Negli ultimi quindici anni la povertà assoluta nel nostro paese è costantemente aumentata, passando dal 3,4% del 2005 al 9,4% del 2020.[8] Poiché in questo arco di tempo il Partito Democratico è stato al governo per circa undici anni, il risultato che se ne può trarre è assai semplice: non solo non ha difeso i ceti meno abbienti, ma ha addirittura contribuito a peggiorare le loro condizioni. Né possiamo attribuire tali risultati a incapacità, non possiamo cioè dire che ci abbia provato e non ci sia riuscito. Per quanto non annoveri statisti che passeranno alla storia, ha potuto comunque avvalersi della consulenza di tanti esperti, e va pure detto che il passaggio dal 2005 al 2020 non è avvenuto in un balzo, ma anno dopo anno, con tutti gli indicatori che mostravano chiaramente gli effetti delle politiche attuate. Insomma, non era difficile rendersi conto di dove si stava andando e provare a invertire o almeno a correggere la rotta.
Ci fu un tempo in cui la sinistra si trovò in mezzo al guado. E bene avrebbe fatto a rimanerci, si potrebbe dire col senno del poi. Stare in mezzo al guado, infatti, aveva il doppio vantaggio di poggiare comunque su una base solida e di rimanere visibili. Perché quello che allora non sapevamo e non potevamo prevedere era che inoltrandosi nel guado, si sprofondava e delle idee di sinistra si sarebbero perse le tracce.

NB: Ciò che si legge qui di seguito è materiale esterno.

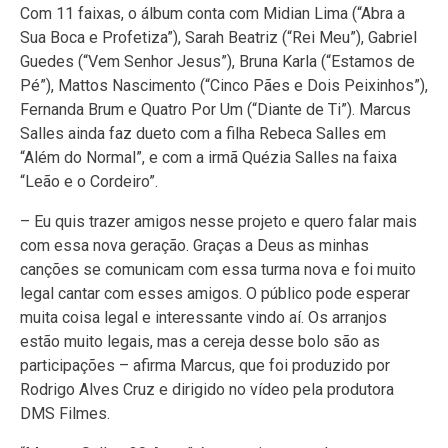
Com 11 faixas, o álbum conta com Midian Lima (“Abra a
Sua Boca e Profetiza”), Sarah Beatriz (“Rei Meu”), Gabriel
Guedes (“Vem Senhor Jesus”), Bruna Karla (“Estamos de
Pé”), Mattos Nascimento (“Cinco Pães e Dois Peixinhos”),
Fernanda Brum e Quatro Por Um (“Diante de Ti”). Marcus
Salles ainda faz dueto com a filha Rebeca Salles em
“Além do Normal”, e com a irmã Quézia Salles na faixa
“Leão e o Cordeiro”.
– Eu quis trazer amigos nesse projeto e quero falar mais
com essa nova geração. Graças a Deus as minhas
canções se comunicam com essa turma nova e foi muito
legal cantar com esses amigos. O público pode esperar
muita coisa legal e interessante vindo aí. Os arranjos
estão muito legais, mas a cereja desse bolo são as
participações – afirma Marcus, que foi produzido por
Rodrigo Alves Cruz e dirigido no vídeo pela produtora
DMS Filmes.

Nel suo libro Marco Revelli cita un giornalista di Liberation: «Quando […] Laurent Joffrin tentò un primo bilancio del mitterandismo scoprì che la sinistra non aveva resistito alla prova del potere; che laddove avrebbe dovuto rompere con il capitalismo, aveva invece rotto con il socialismo».[9] «Fu il New Labour di Tony Blair, per intenderci», dice Zygmunt Bauman in un’intervista del 2008[10], «a munire di fondamenta istituzionali le idee e i progetti ancora informi di Margaret Thatcher […] così come la sua dottrina di individualismo, privatizzazione e deregulation rampante. E fu il Partito Socialista francese a favorire più di chiunque altro lo smantellamento dello stato sociale in Francia».

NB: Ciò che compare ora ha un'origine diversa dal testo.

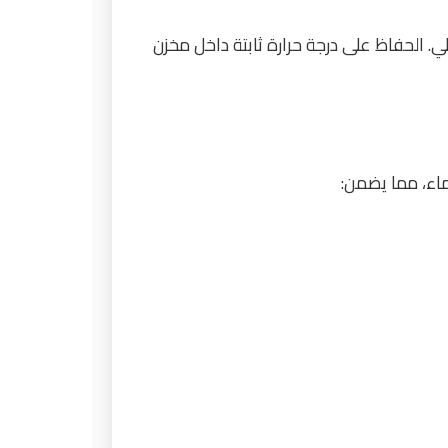
لي. الحفاظ على درجة حرارة ثابتة داخل مخزن
لماء، مما يضمن:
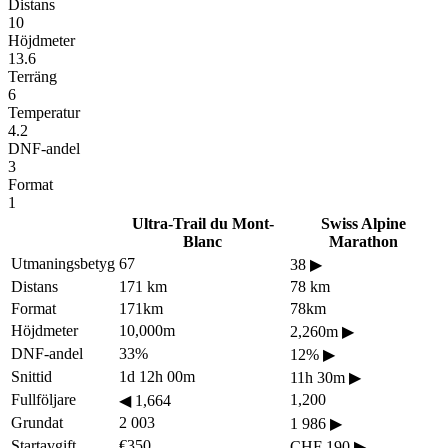
Distans
10
Höjdmeter
13.6
Terräng
6
Temperatur
4.2
DNF-andel
3
Format
1
Ultra-Trail du Mont-
Swiss Alpine
Blanc
Marathon
Utmaningsbetyg
67
38
▶
Distans
171 km
78 km
Format
171km
78km
Höjdmeter
10,000m
2,260m
▶
DNF-andel
33%
12%
▶
Snittid
1d 12h 00m
11h 30m
▶
Fullföljare
1,200
◀
1,664
Grundat
2 003
1 986
▶
Startavgift
€350
CHF 190
▶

Qualcuno insiste ancor oggi nel parlare di terza via, riferendosi allo stesso Blair e a Clinton, volendo con tale espressione intendere una sorta di via di mezzo tra neoliberismo e socialdemocrazia, ma, a ragion veduta, sembra piuttosto la prima via camuffata, e neanche in maniera tanto accurata da non essere facilmente riconoscibile.
In Italia, man mano che il PCI si avvicinava alla gestione del potere, prima a livello locale e poi a livello nazionale, abbiamo capito che la cosiddetta superiorità morale andava intesa non come una diversità antropologica, ma piuttosto come diversità in un preciso contesto storico rispetto agli altri partiti, che gestendo il potere in maniera continuativa per decenni avevano inevitabilmente creato una vasta rete di clientele e relazioni opache. L’alternanza non ha riportato l’asticella dell’etica pubblica verso l’alto, ma piuttosto ha portato la sinistra ad adattarsi al sistema esistente. Quello che Luciano Canfora indica come «il rischio che l’espressione “sinistra di governo” significhi ormai soltanto “che occupa dei posti nel governo”»[11] è, in effetti, la pura e semplice realtà.

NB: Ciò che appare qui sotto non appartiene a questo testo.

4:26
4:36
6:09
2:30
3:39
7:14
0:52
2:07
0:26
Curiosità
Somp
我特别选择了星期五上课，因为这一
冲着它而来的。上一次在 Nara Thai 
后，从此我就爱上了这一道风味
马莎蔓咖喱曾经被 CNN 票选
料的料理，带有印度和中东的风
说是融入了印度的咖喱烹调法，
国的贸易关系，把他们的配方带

Ma non solo il contrasto alla povertà non è stato tra le priorità del principale partito della sinistra, ciò che ancor più si percepisce è il suo crescente distacco verso il mondo del lavoro e delle classi sociali più basse.
Nel settembre del 2023 è scomparso l’ex presidente della Repubblica. Un ex dirigente del Pci ha dichiarato: «Napolitano come Berlinguer, simbolo della sinistra italiana». Di primo acchito, viene da pensare: «l’ha sparata grossa». Ma se poi ci si riflette, si capisce che ha detto il vero. Bisogna solo saper leggere la dichiarazione. Simboli della sinistra, sì, ma di due sinistre distanti anni luce. Basta confrontare i funerali di Berlinguer con quelli di Napolitano, se anche il solo confronto fosse possibile, per avere un’idea dell’abisso che li separa. Tre cortei con un milione e mezzo di persone allora; qualche decina di passanti distratti oggi.
Lo stesso abisso che separa le due sinistre, che sembra andare oltre la mancata rappresentanza delle istanze del mondo operaio e delle fasce più deboli, e che rinvia piuttosto a un’estraneità di fondo verso quel mondo. Come se quelli che dovessero rappresentare i meno abbienti, dei meno abbienti non solo non conoscessero niente, ma lasciassero trasparire pure una sorta di repulsione nei loro confronti.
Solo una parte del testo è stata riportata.